The Path to Business Transformation

By | Managed Services News

Oct 19

Positive business transformation is going from your current state, taking what needs to be improved, setting a strategy to achieve those improvements, measuring along the way and evaluating the outcome.

We recently had the pleasure of speaking with channel growth expert Erick Simpson about  business transformation, adapting to the COVID-19 reality, his upcoming sessions at Accelerate 2020 and why managed service providers (MSPs) should attend. Check it out below, and don’t forget to register for the virtual cloud event of the year.

Please note that this interview has been edited for clarity and readability.
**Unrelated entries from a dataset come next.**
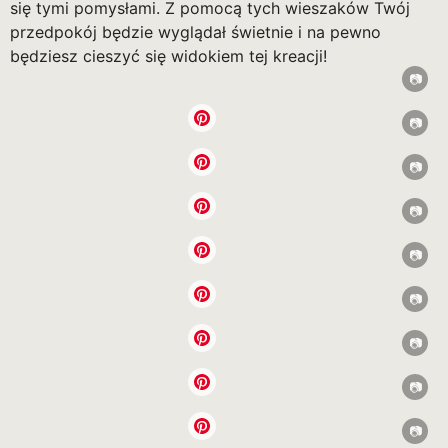
się tymi pomysłami. Z pomocą tych wieszaków Twój
przedpokój będzie wyglądał świetnie i na pewno
będziesz cieszyć się widokiem tej kreacji!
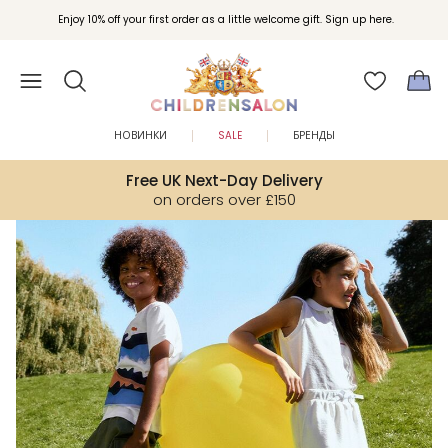
Вступайте в клуб Бонусы Childrensalon для эксклюзивных привилегий при
Enjoy 10% off your first order as a little welcome gift. Sign up here.
покупках.
НОВИНКИ
SALE
БРЕНДЫ
Free UK Next-Day Delivery
on orders over £150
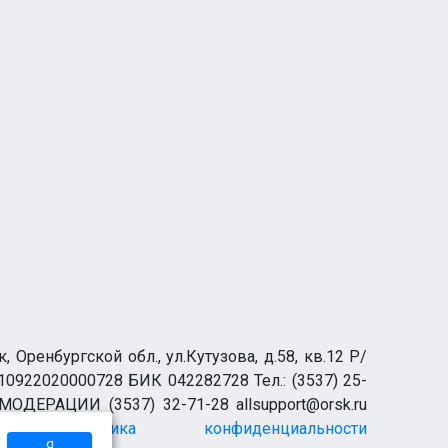
₽
10 000 ₽
ОПЕРЕВОЗКИ,вывоз мусора,грузчики.
Орск
ренбургской обл., ул.Кутузова, д.58, кв.12 Р/
0922020000728 БИК 042282728 Тел.: (3537) 25-
 МОДЕРАЦИИ (3537) 32-71-28 allsupport@orsk.ru
Политика конфиденциальности
Я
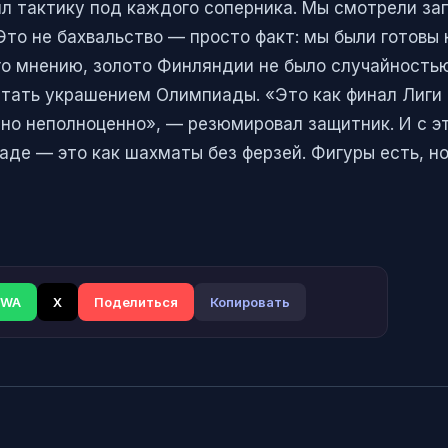
ил тактику под каждого соперника. Мы смотрели за
 Это не бахвальство — просто факт: мы были готовы 
го мнению, золото Финляндии не было случайностью
стать украшением Олимпиады. «Это как финал Лиги
 но неполноценно», — резюмировал защитник. И с э
аде — это как шахматы без ферзей. Фигуры есть, но
WA
X
Поделиться
Копировать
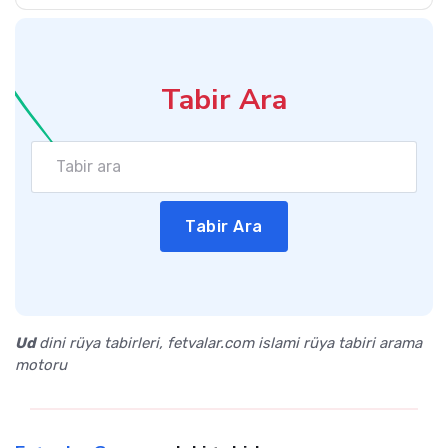
Tabir Ara
Tabir Ara
Ud
dini rüya tabirleri, fetvalar.com islami rüya tabiri arama
motoru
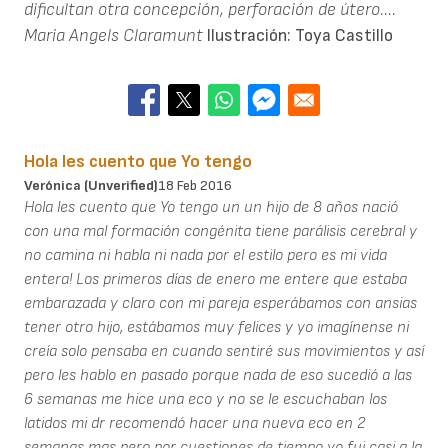
dificultan otra concepción, perforación de útero....
Maria Angels Claramunt
Ilustración: Toya Castillo
Hola les cuento que Yo tengo
Verónica (unverified)
18 Feb 2016
Hola les cuento que Yo tengo un un hijo de 8 años nació
con una mal formación congénita tiene parálisis cerebral y
no camina ni habla ni nada por el estilo pero es mi vida
entera! Los primeros días de enero me entere que estaba
embarazada y claro con mi pareja esperábamos con ansias
tener otro hijo, estábamos muy felices y yo imagínense ni
creía solo pensaba en cuando sentiré sus movimientos y así
pero les hablo en pasado porque nada de eso sucedió a las
6 semanas me hice una eco y no se le escuchaban los
latidos mi dr recomendó hacer una nueva eco en 2
semanas mas pero por cuestiones de tiempo yo fui casi a la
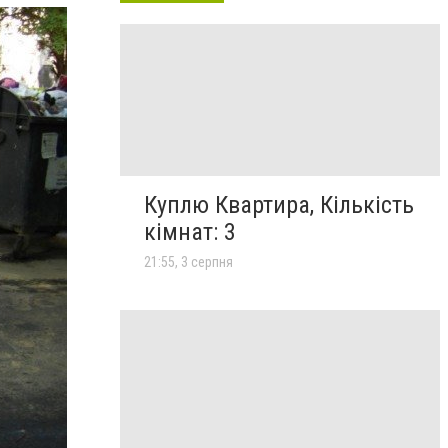
Куплю Квартира, Кількість
кімнат: 3
21:55, 3 серпня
You’re a pioneer in the managed services space—tell us a little bit about yourself and what you do

In the late ‘90s I decided to start my own IT practice, Intelligent Enterprise, and transformed it into one of the first pure-play MSPs in the industry in 2005. I then co-founded MSP University. As one of the thought leaders and influencers early on for managed services, I devoted the next 10 years or so to educating and training IT providers on how to become profitable service providers in their practices.

Today I consult with MSPs and IT providers that want to improve their businesses. I work with vendors and distributors in the channel to try to build better awareness and connection between IT providers and their channel programs. I love supporting and fueling the entrepreneurial spirit and helping business owners improve.

Why did you decide to share your expertise?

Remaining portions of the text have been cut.